Data for this exercise Block Start

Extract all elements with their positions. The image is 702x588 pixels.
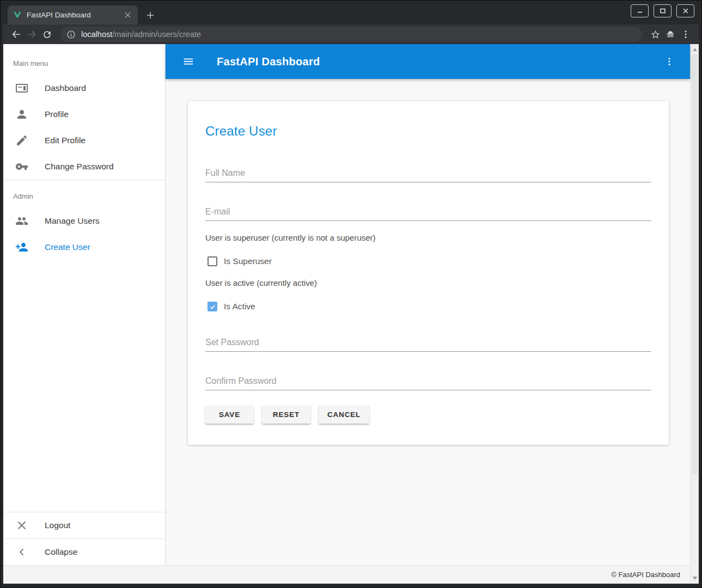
reset-button[interactable]: RESET <box>262 405 310 424</box>
is-superuser-row[interactable]: Is Superuser <box>205 256 651 266</box>
back-button[interactable] <box>9 27 24 42</box>
browser-tab[interactable]: FastAPI Dashboard <box>8 5 138 24</box>
vue-favicon <box>13 11 22 20</box>
copyright-text: © FastAPI Dashboard <box>611 571 680 579</box>
sidebar-item-logout[interactable]: Logout <box>3 512 165 538</box>
sidebar-item-manage-users[interactable]: Manage Users <box>3 208 165 234</box>
sidebar-item-label: Change Password <box>45 162 114 171</box>
email-field[interactable] <box>205 205 651 221</box>
pencil-icon <box>15 134 28 147</box>
maximize-icon <box>660 8 666 14</box>
sidebar-item-edit-profile[interactable]: Edit Profile <box>3 127 165 154</box>
active-help-text: User is active (currently active) <box>205 278 651 287</box>
superuser-help-text: User is superuser (currently is not a su… <box>205 233 651 242</box>
sidebar-spacer <box>3 260 165 512</box>
browser-toolbar: localhost/main/admin/users/create <box>3 24 699 44</box>
browser-menu-button[interactable] <box>678 27 693 42</box>
chevron-left-icon <box>15 546 28 559</box>
window-controls <box>631 4 694 17</box>
address-bar[interactable]: localhost/main/admin/users/create <box>60 27 642 42</box>
sidebar-item-create-user[interactable]: Create User <box>3 234 165 260</box>
is-superuser-checkbox[interactable] <box>207 256 217 266</box>
sidebar: Main menu Dashboard Profile Edit Profile <box>3 44 166 565</box>
tab-title: FastAPI Dashboard <box>27 11 123 19</box>
reload-icon <box>42 29 52 40</box>
star-icon <box>650 29 661 40</box>
page-footer: © FastAPI Dashboard <box>3 565 690 584</box>
page-viewport: Main menu Dashboard Profile Edit Profile <box>3 44 699 584</box>
key-icon <box>15 160 28 173</box>
scroll-down-arrow[interactable] <box>693 577 697 580</box>
scroll-up-arrow[interactable] <box>693 48 697 51</box>
app-menu-button[interactable] <box>660 52 679 71</box>
sidebar-item-label: Edit Profile <box>45 136 86 145</box>
form-actions: SAVE RESET CANCEL <box>205 405 651 424</box>
person-add-icon <box>15 241 28 254</box>
hamburger-icon <box>182 56 194 68</box>
app-bar: FastAPI Dashboard <box>166 44 690 79</box>
main-area: FastAPI Dashboard Create User User is su… <box>166 44 690 565</box>
minimize-button[interactable] <box>631 4 649 17</box>
app-title: FastAPI Dashboard <box>217 56 320 68</box>
confirm-password-field[interactable] <box>205 374 651 390</box>
is-active-row[interactable]: Is Active <box>205 302 651 311</box>
page-content: Create User User is superuser (currently… <box>166 79 690 565</box>
forward-button[interactable] <box>24 27 39 42</box>
sidebar-item-label: Manage Users <box>45 216 100 226</box>
hamburger-menu-button[interactable] <box>179 52 198 71</box>
person-icon <box>15 108 28 121</box>
plus-icon <box>146 11 154 19</box>
close-x-icon <box>15 519 28 532</box>
checkbox-label: Is Active <box>224 302 255 311</box>
incognito-indicator <box>663 27 678 42</box>
vertical-scrollbar[interactable] <box>690 44 699 584</box>
sidebar-item-label: Dashboard <box>45 83 86 93</box>
close-window-button[interactable] <box>676 4 694 17</box>
browser-window: FastAPI Dashboard <box>0 0 702 588</box>
sidebar-item-label: Create User <box>45 242 90 252</box>
cancel-button[interactable]: CANCEL <box>319 405 369 424</box>
sidebar-item-label: Logout <box>45 520 70 530</box>
kebab-menu-icon <box>664 57 674 66</box>
new-tab-button[interactable] <box>143 8 157 22</box>
sidebar-item-label: Profile <box>45 109 69 119</box>
check-icon <box>209 303 216 310</box>
incognito-icon <box>665 29 676 40</box>
forward-icon <box>26 29 37 40</box>
scrollbar-thumb[interactable] <box>692 54 698 475</box>
checkbox-label: Is Superuser <box>224 256 272 266</box>
close-icon <box>682 8 689 14</box>
back-icon <box>11 29 22 40</box>
sidebar-section-main: Main menu <box>3 47 165 75</box>
sidebar-item-profile[interactable]: Profile <box>3 101 165 127</box>
kebab-menu-icon <box>681 29 691 39</box>
people-icon <box>15 215 28 228</box>
reload-button[interactable] <box>39 27 54 42</box>
full-name-field[interactable] <box>205 166 651 182</box>
minimize-icon <box>637 8 643 14</box>
tab-close-icon[interactable] <box>123 10 132 20</box>
create-user-card: Create User User is superuser (currently… <box>188 101 669 445</box>
sidebar-item-dashboard[interactable]: Dashboard <box>3 75 165 101</box>
set-password-field[interactable] <box>205 335 651 352</box>
sidebar-section-admin: Admin <box>3 180 165 208</box>
sidebar-item-change-password[interactable]: Change Password <box>3 154 165 180</box>
page-title: Create User <box>205 124 651 139</box>
sidebar-item-collapse[interactable]: Collapse <box>3 539 165 565</box>
is-active-checkbox[interactable] <box>207 302 217 311</box>
url-text: localhost/main/admin/users/create <box>81 30 201 39</box>
bookmark-button[interactable] <box>648 27 663 42</box>
dashboard-icon <box>15 82 28 95</box>
maximize-button[interactable] <box>654 4 672 17</box>
save-button[interactable]: SAVE <box>205 405 254 424</box>
tab-strip: FastAPI Dashboard <box>1 1 701 24</box>
sidebar-item-label: Collapse <box>45 547 77 557</box>
info-icon[interactable] <box>66 30 76 39</box>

Data for this exercise Block End

- _Required work_
Please output the records exactly, leaving the pictures out.

- _Reply_
Extract all elements with their positions. The image is 702x588 pixels.
reset-button[interactable]: RESET <box>262 405 310 424</box>
is-superuser-row[interactable]: Is Superuser <box>205 256 651 266</box>
back-button[interactable] <box>9 27 24 42</box>
browser-tab[interactable]: FastAPI Dashboard <box>8 5 138 24</box>
vue-favicon <box>13 11 22 20</box>
copyright-text: © FastAPI Dashboard <box>611 571 680 579</box>
sidebar-item-logout[interactable]: Logout <box>3 512 165 538</box>
sidebar-item-manage-users[interactable]: Manage Users <box>3 208 165 234</box>
sidebar-item-label: Change Password <box>45 162 114 171</box>
email-field[interactable] <box>205 205 651 221</box>
pencil-icon <box>15 134 28 147</box>
maximize-icon <box>660 8 666 14</box>
sidebar-item-edit-profile[interactable]: Edit Profile <box>3 127 165 154</box>
active-help-text: User is active (currently active) <box>205 278 651 287</box>
superuser-help-text: User is superuser (currently is not a su… <box>205 233 651 242</box>
sidebar-spacer <box>3 260 165 512</box>
browser-toolbar: localhost/main/admin/users/create <box>3 24 699 44</box>
browser-menu-button[interactable] <box>678 27 693 42</box>
chevron-left-icon <box>15 546 28 559</box>
window-controls <box>631 4 694 17</box>
address-bar[interactable]: localhost/main/admin/users/create <box>60 27 642 42</box>
sidebar-item-create-user[interactable]: Create User <box>3 234 165 260</box>
is-superuser-checkbox[interactable] <box>207 256 217 266</box>
sidebar: Main menu Dashboard Profile Edit Profile <box>3 44 166 565</box>
tab-title: FastAPI Dashboard <box>27 11 123 19</box>
reload-icon <box>42 29 52 40</box>
star-icon <box>650 29 661 40</box>
page-footer: © FastAPI Dashboard <box>3 565 690 584</box>
page-viewport: Main menu Dashboard Profile Edit Profile <box>3 44 699 584</box>
key-icon <box>15 160 28 173</box>
scroll-down-arrow[interactable] <box>693 577 697 580</box>
scroll-up-arrow[interactable] <box>693 48 697 51</box>
app-menu-button[interactable] <box>660 52 679 71</box>
sidebar-item-label: Edit Profile <box>45 136 86 145</box>
form-actions: SAVE RESET CANCEL <box>205 405 651 424</box>
person-add-icon <box>15 241 28 254</box>
hamburger-icon <box>182 56 194 68</box>
app-bar: FastAPI Dashboard <box>166 44 690 79</box>
main-area: FastAPI Dashboard Create User User is su… <box>166 44 690 565</box>
minimize-button[interactable] <box>631 4 649 17</box>
app-title: FastAPI Dashboard <box>217 56 320 68</box>
confirm-password-field[interactable] <box>205 374 651 390</box>
is-active-row[interactable]: Is Active <box>205 302 651 311</box>
page-content: Create User User is superuser (currently… <box>166 79 690 565</box>
forward-button[interactable] <box>24 27 39 42</box>
sidebar-item-label: Manage Users <box>45 216 100 226</box>
hamburger-menu-button[interactable] <box>179 52 198 71</box>
person-icon <box>15 108 28 121</box>
plus-icon <box>146 11 154 19</box>
close-x-icon <box>15 519 28 532</box>
checkbox-label: Is Active <box>224 302 255 311</box>
incognito-indicator <box>663 27 678 42</box>
vertical-scrollbar[interactable] <box>690 44 699 584</box>
sidebar-item-label: Dashboard <box>45 83 86 93</box>
close-window-button[interactable] <box>676 4 694 17</box>
browser-window: FastAPI Dashboard <box>0 0 702 588</box>
sidebar-item-label: Create User <box>45 242 90 252</box>
cancel-button[interactable]: CANCEL <box>319 405 369 424</box>
sidebar-item-label: Logout <box>45 520 70 530</box>
kebab-menu-icon <box>664 57 674 66</box>
new-tab-button[interactable] <box>143 8 157 22</box>
sidebar-item-label: Profile <box>45 109 69 119</box>
check-icon <box>209 303 216 310</box>
incognito-icon <box>665 29 676 40</box>
forward-icon <box>26 29 37 40</box>
scrollbar-thumb[interactable] <box>692 54 698 475</box>
checkbox-label: Is Superuser <box>224 256 272 266</box>
close-icon <box>682 8 689 14</box>
back-icon <box>11 29 22 40</box>
sidebar-section-main: Main menu <box>3 47 165 75</box>
sidebar-item-profile[interactable]: Profile <box>3 101 165 127</box>
kebab-menu-icon <box>681 29 691 39</box>
people-icon <box>15 215 28 228</box>
reload-button[interactable] <box>39 27 54 42</box>
full-name-field[interactable] <box>205 166 651 182</box>
minimize-icon <box>637 8 643 14</box>
tab-close-icon[interactable] <box>123 10 132 20</box>
create-user-card: Create User User is superuser (currently… <box>188 101 669 445</box>
sidebar-item-dashboard[interactable]: Dashboard <box>3 75 165 101</box>
set-password-field[interactable] <box>205 335 651 352</box>
sidebar-section-admin: Admin <box>3 180 165 208</box>
sidebar-item-change-password[interactable]: Change Password <box>3 154 165 180</box>
page-title: Create User <box>205 124 651 139</box>
sidebar-item-collapse[interactable]: Collapse <box>3 539 165 565</box>
is-active-checkbox[interactable] <box>207 302 217 311</box>
url-text: localhost/main/admin/users/create <box>81 30 201 39</box>
bookmark-button[interactable] <box>648 27 663 42</box>
dashboard-icon <box>15 82 28 95</box>
maximize-button[interactable] <box>654 4 672 17</box>
save-button[interactable]: SAVE <box>205 405 254 424</box>
tab-strip: FastAPI Dashboard <box>1 1 701 24</box>
sidebar-item-label: Collapse <box>45 547 77 557</box>
info-icon[interactable] <box>66 30 76 39</box>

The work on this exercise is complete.